Banyak organisme yang lebih maju mampu melakukan pembiasaan—yaitu, mereka dapat terbiasa dengan hal-hal sulit di lingkungan mereka, terutama jika mereka diberi imbalan karenanya. Tapi bagaimana dengan jamur lendir? Latty membantu Dussutour membuat percobaan dalam pembiasaan jamur lendir untuk lendir yang mereka beri nama “Blob.” Mereka akan meletakkan Blob di satu sisi jembatan kecil, makanan di sisi lain, dan melapisi jembatan dengan garam, yang tidak menyenangkan bagi Blob dan rekan senegaranya yang berlendir, tetapi tidak berbahaya.

Dalam keadaan normal, akan memakan waktu satu jam untuk jamur lendir “kontrol” untuk menyeberangi jembatan tawar dan mengklaim hadiahnya. Hari pertama percobaan Dussutour, butuh 10 jam bagi Blob untuk melewati versi asin. Hari berikutnya butuh 8 jam. Dan sehari setelah itu menyelesaikan perjalanan dalam waktu yang lebih singkat—sampai akhirnya Blob bisa menyeberangi jembatan asin secepat jembatan kontrol. Blob telah “terbiasa” dengan garam! Dussutour mengulangi percobaan ribuan kali dan mendapatkan hasil yang sama.

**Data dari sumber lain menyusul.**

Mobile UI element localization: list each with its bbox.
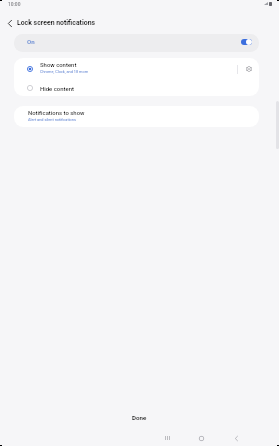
button[interactable]: Back — [2, 15, 18, 31]
staticText: 10:00 — [8, 1, 21, 7]
staticText: Show content — [40, 61, 77, 68]
button[interactable]: Back — [222, 427, 250, 446]
button[interactable]: On — [14, 34, 259, 52]
staticText: Alert and silent notifications — [28, 117, 76, 122]
button[interactable]: Hide content — [14, 80, 259, 96]
staticText: Done — [132, 414, 147, 421]
button[interactable]: Done — [108, 410, 171, 425]
button[interactable]: Home — [187, 427, 215, 446]
button[interactable]: Notifications to show — [14, 106, 259, 127]
staticText: On — [27, 38, 35, 45]
staticText: Lock screen notifications — [17, 19, 96, 27]
staticText: Hide content — [40, 85, 74, 92]
button[interactable]: Recents — [153, 427, 181, 446]
staticText: Notifications to show — [28, 109, 85, 116]
staticText: Chrome, Clock, and 18 more — [40, 69, 88, 74]
button[interactable]: Settings — [238, 58, 259, 80]
button[interactable]: Show content — [14, 58, 259, 80]
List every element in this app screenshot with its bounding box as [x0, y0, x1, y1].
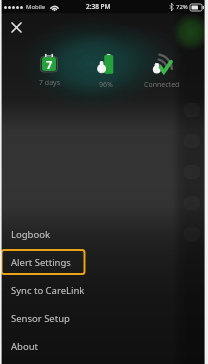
staticText: Alert Settings	[11, 256, 71, 269]
button[interactable]: Alert Settings	[0, 248, 208, 276]
staticText: 72%	[176, 3, 188, 11]
button[interactable]: Sensor Setup	[0, 304, 208, 332]
staticText: Sync to CareLink	[11, 284, 85, 297]
button[interactable]: Logbook	[0, 220, 208, 248]
staticText: Sensor Setup	[11, 312, 70, 325]
staticText: Logbook	[11, 228, 50, 241]
staticText: Connected	[144, 80, 180, 90]
staticText: 2:38 PM	[86, 2, 111, 11]
button[interactable]: Sync to CareLink	[0, 276, 208, 304]
staticText: 7 days	[39, 78, 60, 88]
button[interactable]: About	[0, 332, 208, 360]
staticText: 7	[46, 57, 53, 71]
button[interactable]: Close	[0, 11, 32, 43]
staticText: Mobile	[26, 3, 46, 11]
staticText: 96%	[99, 80, 113, 90]
staticText: About	[11, 340, 38, 353]
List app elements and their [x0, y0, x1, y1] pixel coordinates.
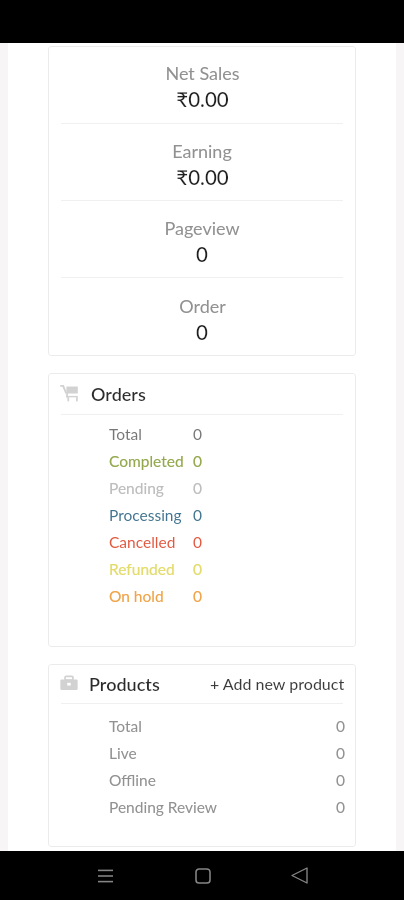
button[interactable]: Total	[109, 713, 345, 740]
staticText: Pending Review	[109, 798, 218, 817]
staticText: Earning	[172, 140, 232, 162]
staticText: Order	[179, 295, 226, 317]
button[interactable]: Completed	[48, 448, 356, 475]
staticText: 0	[336, 717, 345, 736]
button[interactable]: Pending	[48, 475, 356, 502]
staticText: 0	[336, 771, 345, 790]
staticText: Live	[109, 744, 137, 763]
staticText: 0	[196, 242, 208, 267]
staticText: 0	[193, 479, 202, 498]
button[interactable]: Back	[251, 851, 348, 900]
staticText: Orders	[91, 383, 146, 405]
button[interactable]: Home	[154, 851, 251, 900]
button[interactable]: Processing	[48, 502, 356, 529]
button[interactable]: Total	[48, 421, 356, 448]
staticText: 0	[193, 425, 202, 444]
staticText: 0	[336, 798, 345, 817]
button[interactable]: + Add new product	[210, 674, 345, 693]
button[interactable]: Order	[48, 278, 356, 356]
staticText: ₹0.00	[176, 165, 229, 190]
staticText: 0	[196, 320, 208, 345]
button[interactable]: Refunded	[48, 556, 356, 583]
staticText: 0	[193, 533, 202, 552]
button[interactable]: Cancelled	[48, 529, 356, 556]
staticText: 0	[336, 744, 345, 763]
staticText: Refunded	[109, 560, 175, 579]
staticText: ₹0.00	[176, 87, 229, 112]
staticText: 0	[193, 560, 202, 579]
staticText: Pageview	[164, 217, 240, 239]
staticText: Pending	[109, 479, 164, 498]
staticText: + Add new product	[210, 674, 345, 693]
staticText: 0	[193, 506, 202, 525]
button[interactable]: Earning	[48, 124, 356, 200]
button[interactable]: Offline	[109, 767, 345, 794]
button[interactable]: Recent apps	[56, 851, 154, 900]
staticText: 0	[193, 452, 202, 471]
staticText: Cancelled	[109, 533, 176, 552]
button[interactable]: On hold	[48, 583, 356, 610]
staticText: Offline	[109, 771, 156, 790]
button[interactable]: Net Sales	[48, 46, 356, 123]
staticText: On hold	[109, 587, 164, 606]
staticText: Processing	[109, 506, 182, 525]
staticText: Products	[89, 673, 160, 695]
staticText: Completed	[109, 452, 184, 471]
staticText: Total	[109, 717, 142, 736]
button[interactable]: Live	[109, 740, 345, 767]
staticText: Net Sales	[165, 62, 240, 84]
staticText: Total	[109, 425, 142, 444]
button[interactable]: Pageview	[48, 201, 356, 277]
staticText: 0	[193, 587, 202, 606]
button[interactable]: Pending Review	[109, 794, 345, 821]
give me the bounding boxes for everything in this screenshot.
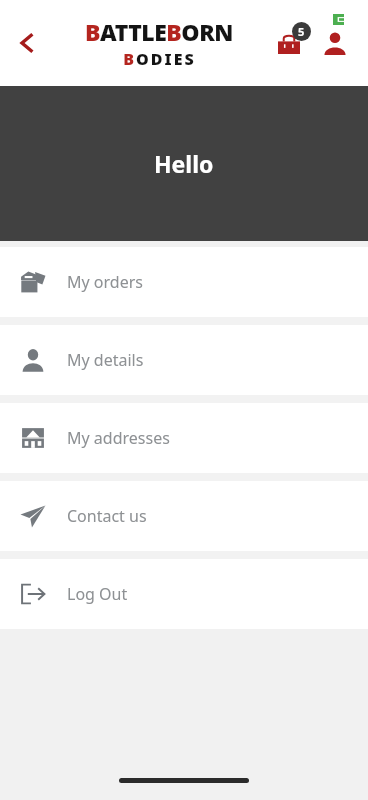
- staticText: My addresses: [67, 427, 170, 449]
- staticText: Log Out: [67, 583, 128, 605]
- button[interactable]: Log Out: [0, 559, 368, 629]
- staticText: BATTLEBORN: [85, 16, 233, 47]
- button[interactable]: My orders: [0, 247, 368, 317]
- button[interactable]: Contact us: [0, 481, 368, 551]
- button[interactable]: My details: [0, 325, 368, 395]
- staticText: My orders: [67, 271, 143, 293]
- button[interactable]: My addresses: [0, 403, 368, 473]
- staticText: BODIES: [123, 48, 196, 70]
- button[interactable]: Account: [312, 20, 358, 66]
- staticText: Contact us: [67, 505, 147, 527]
- button[interactable]: Back: [4, 19, 52, 67]
- staticText: 5: [298, 24, 305, 39]
- button[interactable]: Cart: [266, 20, 312, 66]
- staticText: My details: [67, 349, 144, 371]
- staticText: Hello: [154, 148, 214, 179]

8. Mereka dapat mengajari teman-teman mereka apa yang telah mereka pelajari

Setelah itu, Dussutour mulai bertanya-tanya apakah Blob yang telah belajar menangani garam dapat mengajarkan hal yang sama kepada Blob lain. Satu kunci, fakta kotor di sini adalah bahwa Blob tetap bersatu—secara harfiah. Jika Anda mengambil dua cetakan slime dan meletakkannya bersebelahan, keduanya akan menyatu. Selaput mereka menyatu, mereka membuka bagian dalam mereka, dan pembuluh darah mereka terjalin untuk menciptakan organisme tunggal baru.

Seiring waktu, tim menemukan bahwa jika mereka membiarkan jamur lendir yang telah belajar mentolerir garam bersosialisasi dengan jamur lendir yang tidak bertahan selama tiga jam, mereka akan berakhir dengan semua jamur lendir yang menyukai garam. “Itu membuat Anda berpikir: Apa itu belajar? Apakah ini masuk hitungan?” kata Latty. “Itu duduk di sana di zona abu-abu itu. Ini memprovokasi pemikiran.”